§ **Work order**: Would you restate each entry word for word, omitting the pictures?

[Extracted page text data]
+++

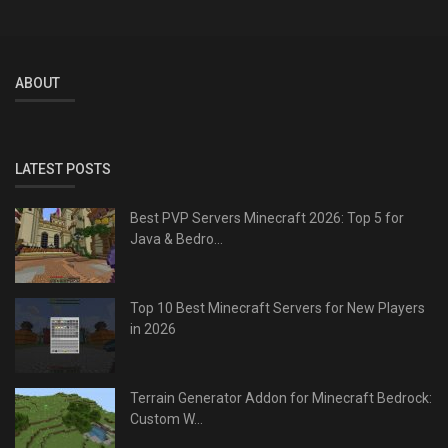
ABOUT
LATEST POSTS
Best PVP Servers Minecraft 2026: Top 5 for
Java & Bedro...
Top 10 Best Minecraft Servers for New Players
in 2026
Terrain Generator Addon for Minecraft Bedrock:
Custom W...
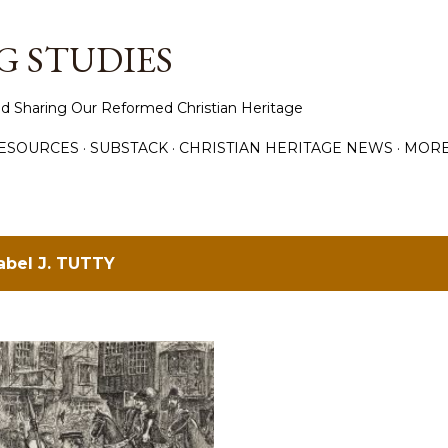
Skip to main content
 STUDIES
d Sharing Our Reformed Christian Heritage
ESOURCES
SUBSTACK
CHRISTIAN HERITAGE NEWS
MOR
label
J. TUTTY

+++

§ **Output for this exercise**:
ABOUT
LATEST POSTS
Best PVP Servers Minecraft 2026: Top 5 for
Java & Bedro...
Top 10 Best Minecraft Servers for New Players
in 2026
Terrain Generator Addon for Minecraft Bedrock:
Custom W...
Skip to main content
 STUDIES
d Sharing Our Reformed Christian Heritage
ESOURCES
SUBSTACK
CHRISTIAN HERITAGE NEWS
MOR
label
J. TUTTY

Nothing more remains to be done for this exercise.